1 large green tomato, cut into 1/3-inch slices
2 ears fresh corn, stripped, and broken in half
Sea salt
12 cherry tomatoes (cut smaller if your tomatoes are larger than cherries)
1 banana pepper (mild) or jalapeno (half or whole, depending on your heat tolerance), stemmed, seeded, and very finely chopped (consider wearing gloves to seed jalapeno and wash hands)
1 large clove garlic, minced
1 to 2 teaspoons fresh lime juice
Sea salt and freshly ground pepper to taste
Oil a grill pan and heat over medium-high. Lightly salt tomato slices and lay into pan, grilling for 2 to 3 minutes on each side or until nice grill marks develop and tomato slices become crisp-tender. Remove to a cutting board and allow to cool while you grill corn. Lightly salt corn and grill about 3 minutes on 4 sides or until lightly charred all over. Cool. Dice tomatoes and place in a medium non-reactive bowl. *Cut corn off cob and add to tomato along with remaining ingredients. Toss to combine and chill, covered. Delicious with chips–of course!–or as a topping over quesadillas, beans, a thick soup, etc.
*Note: the easiest way I have found to cut corn off the cob is to place a short sturdy glass or small bowl upside down in a larger bowl. Working with one half-cob at a time, stand it up on its cut end and run your knife vertically down the cob, allowing the kernels to be captured in the bowl. Voila! Or should I say “Ole!”
For their spring issue, Ms.
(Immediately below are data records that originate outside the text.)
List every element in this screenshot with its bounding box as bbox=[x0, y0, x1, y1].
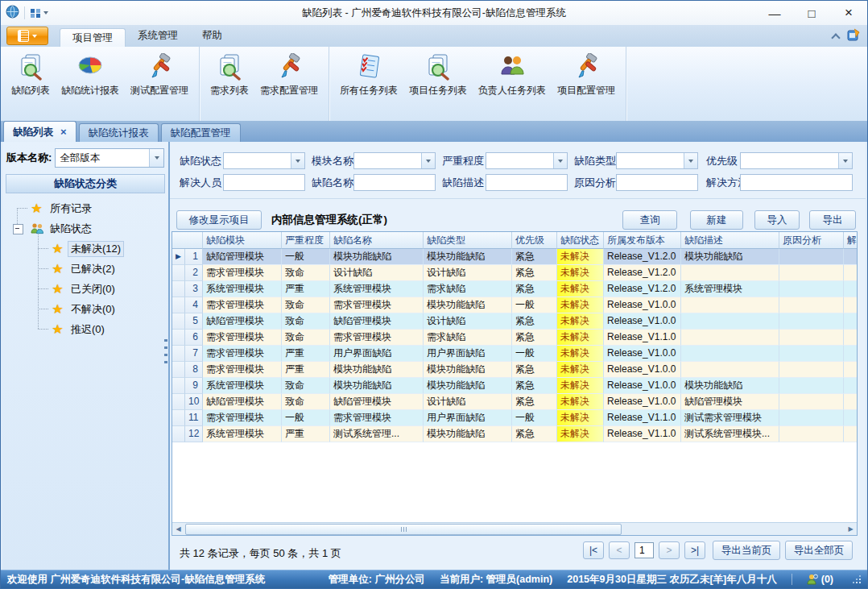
filter-select-priority[interactable] bbox=[740, 152, 853, 169]
filter-select-defect-status[interactable] bbox=[223, 152, 305, 169]
col-header-analysis[interactable]: 原因分析 bbox=[779, 232, 844, 249]
tree-item-unresolved[interactable]: ★ 未解决(12) bbox=[2, 239, 168, 259]
project-config-button[interactable]: 项目配置管理 bbox=[552, 49, 621, 97]
col-header-severity[interactable]: 严重程度 bbox=[282, 232, 330, 249]
modify-columns-button[interactable]: 修改显示项目 bbox=[176, 210, 262, 230]
dropdown-button[interactable] bbox=[553, 153, 567, 168]
new-button[interactable]: 新建 bbox=[690, 210, 743, 230]
minimize-button[interactable]: — bbox=[756, 2, 793, 25]
application-menu-button[interactable] bbox=[6, 27, 48, 45]
requirement-config-button[interactable]: 需求配置管理 bbox=[254, 49, 324, 97]
export-all-pages-button[interactable]: 导出全部页 bbox=[785, 541, 853, 560]
filter-text-resolver[interactable] bbox=[223, 174, 305, 191]
filter-select-severity[interactable] bbox=[486, 152, 568, 169]
tab-close-icon[interactable]: × bbox=[60, 127, 67, 137]
filter-text-solution[interactable] bbox=[740, 174, 853, 191]
ribbon-tab-help[interactable]: 帮助 bbox=[190, 27, 234, 45]
horizontal-scrollbar[interactable]: ◀ ▶ bbox=[172, 522, 857, 535]
col-header-release[interactable]: 所属发布版本 bbox=[604, 232, 681, 249]
filter-input[interactable] bbox=[617, 175, 697, 190]
table-row[interactable]: 10 缺陷管理模块致命 缺陷管理模块设计缺陷 紧急未解决 Release_V1.… bbox=[172, 394, 857, 410]
filter-input[interactable] bbox=[741, 175, 852, 190]
tree-item-closed[interactable]: ★ 已关闭(0) bbox=[2, 279, 168, 299]
filter-input[interactable] bbox=[354, 153, 421, 168]
tree-item-defect-status[interactable]: 缺陷状态 bbox=[2, 218, 168, 239]
defect-list-button[interactable]: 缺陷列表 bbox=[6, 49, 56, 97]
ribbon-tab-system-management[interactable]: 系统管理 bbox=[126, 27, 190, 45]
requirement-list-button[interactable]: 需求列表 bbox=[205, 49, 254, 97]
import-button[interactable]: 导入 bbox=[754, 210, 800, 230]
table-row[interactable]: 7 需求管理模块严重 用户界面缺陷用户界面缺陷 一般未解决 Release_V1… bbox=[172, 346, 857, 362]
filter-input[interactable] bbox=[486, 175, 567, 190]
tree-item-postponed[interactable]: ★ 推迟(0) bbox=[2, 319, 168, 339]
doc-tab-defect-config[interactable]: 缺陷配置管理 bbox=[161, 123, 241, 142]
scroll-left-icon[interactable]: ◀ bbox=[172, 524, 184, 535]
sidebar-splitter-handle[interactable] bbox=[164, 339, 167, 368]
table-row[interactable]: 5 缺陷管理模块致命 缺陷管理模块设计缺陷 紧急未解决 Release_V1.0… bbox=[172, 313, 857, 330]
ribbon-tab-project-management[interactable]: 项目管理 bbox=[60, 28, 126, 48]
table-row[interactable]: ▶ 1 缺陷管理模块一般 模块功能缺陷模块功能缺陷 紧急未解决 Release_… bbox=[172, 249, 857, 265]
doc-tab-defect-list[interactable]: 缺陷列表 × bbox=[3, 121, 76, 142]
table-row[interactable]: 8 需求管理模块严重 模块功能缺陷模块功能缺陷 紧急未解决 Release_V1… bbox=[172, 362, 857, 378]
table-row[interactable]: 2 需求管理模块致命 设计缺陷设计缺陷 紧急未解决 Release_V1.2.0 bbox=[172, 265, 857, 281]
defect-report-button[interactable]: 缺陷统计报表 bbox=[56, 49, 125, 97]
col-header-name[interactable]: 缺陷名称 bbox=[330, 232, 424, 249]
next-page-button[interactable]: > bbox=[659, 541, 680, 559]
tree-collapse-icon[interactable] bbox=[13, 224, 23, 234]
col-header-module[interactable]: 缺陷模块 bbox=[203, 232, 282, 249]
skin-style-icon[interactable] bbox=[847, 28, 861, 44]
scroll-right-icon[interactable]: ▶ bbox=[845, 524, 857, 535]
last-page-button[interactable]: >| bbox=[684, 541, 705, 559]
query-button[interactable]: 查询 bbox=[622, 210, 677, 230]
col-header-status[interactable]: 缺陷状态 bbox=[557, 232, 604, 249]
col-header-type[interactable]: 缺陷类型 bbox=[424, 232, 512, 249]
version-select[interactable]: 全部版本 bbox=[55, 148, 164, 168]
quick-access-grid-icon[interactable] bbox=[30, 8, 48, 19]
close-button[interactable]: × bbox=[830, 2, 867, 25]
filter-input[interactable] bbox=[617, 153, 684, 168]
dropdown-button[interactable] bbox=[421, 153, 435, 168]
project-tasks-button[interactable]: 项目任务列表 bbox=[403, 49, 473, 97]
col-header-priority[interactable]: 优先级 bbox=[512, 232, 557, 249]
maximize-button[interactable]: □ bbox=[793, 2, 830, 25]
filter-text-defect-desc[interactable] bbox=[486, 174, 568, 191]
table-row[interactable]: 9 系统管理模块致命 模块功能缺陷模块功能缺陷 紧急未解决 Release_V1… bbox=[172, 378, 857, 394]
dropdown-button[interactable] bbox=[291, 153, 304, 168]
filter-input[interactable] bbox=[486, 153, 553, 168]
filter-input[interactable] bbox=[741, 153, 838, 168]
row-indicator-header bbox=[172, 232, 203, 249]
message-indicator[interactable]: (0) bbox=[807, 574, 833, 585]
table-row[interactable]: 6 需求管理模块致命 需求管理模块需求缺陷 紧急未解决 Release_V1.1… bbox=[172, 330, 857, 346]
scrollbar-thumb[interactable] bbox=[185, 524, 622, 535]
first-page-button[interactable]: |< bbox=[583, 541, 604, 559]
col-header-desc[interactable]: 缺陷描述 bbox=[681, 232, 779, 249]
table-row[interactable]: 12 系统管理模块严重 测试系统管理...模块功能缺陷 紧急未解决 Releas… bbox=[172, 426, 857, 442]
tree-item-resolved[interactable]: ★ 已解决(2) bbox=[2, 259, 168, 279]
prev-page-button[interactable]: < bbox=[609, 541, 630, 559]
filter-input[interactable] bbox=[224, 153, 291, 168]
owner-tasks-button[interactable]: 负责人任务列表 bbox=[473, 49, 552, 97]
dropdown-button[interactable] bbox=[838, 153, 852, 168]
export-current-page-button[interactable]: 导出当前页 bbox=[713, 541, 780, 560]
filter-input[interactable] bbox=[354, 175, 435, 190]
filter-input[interactable] bbox=[224, 175, 304, 190]
export-button[interactable]: 导出 bbox=[809, 210, 856, 230]
filter-select-defect-type[interactable] bbox=[616, 152, 698, 169]
collapse-ribbon-icon[interactable] bbox=[832, 34, 839, 39]
table-row[interactable]: 4 需求管理模块致命 需求管理模块模块功能缺陷 一般未解决 Release_V1… bbox=[172, 297, 857, 313]
all-tasks-button[interactable]: 所有任务列表 bbox=[334, 49, 403, 97]
filter-text-cause-analysis[interactable] bbox=[616, 174, 698, 191]
tree-item-all-records[interactable]: ★ 所有记录 bbox=[2, 198, 168, 218]
col-header-solution[interactable]: 解决方法 bbox=[844, 232, 858, 249]
dropdown-button[interactable] bbox=[684, 153, 697, 168]
tree-item-wont-fix[interactable]: ★ 不解决(0) bbox=[2, 299, 168, 319]
dropdown-button[interactable] bbox=[149, 149, 163, 167]
table-row[interactable]: 11 需求管理模块一般 需求管理模块用户界面缺陷 一般未解决 Release_V… bbox=[172, 410, 857, 426]
test-config-button[interactable]: 测试配置管理 bbox=[125, 49, 194, 97]
doc-tab-defect-report[interactable]: 缺陷统计报表 bbox=[79, 123, 159, 142]
table-row[interactable]: 3 系统管理模块严重 系统管理模块需求缺陷 紧急未解决 Release_V1.2… bbox=[172, 281, 857, 297]
filter-text-defect-name[interactable] bbox=[353, 174, 436, 191]
filter-select-module-name[interactable] bbox=[353, 152, 436, 169]
resize-grip-icon[interactable] bbox=[853, 575, 861, 583]
page-number-input[interactable] bbox=[634, 542, 654, 558]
Fit Mag featured my recipe for Zucchini, Onion, and Yellow Squash Gratin in their article “Friday Favorite: Five Favorite Early Summer Veggies.”
The concept of the article was clever and straight forward: subheadings for five early summer vegetables, each with a photo and three links to recipes using that vegetable from some of their “favorite food bloggers.”
I’m so honored to be included…and you’ll be so happy to have this recipe so you can celebrate what is freshest right NOW at your local farmers markets.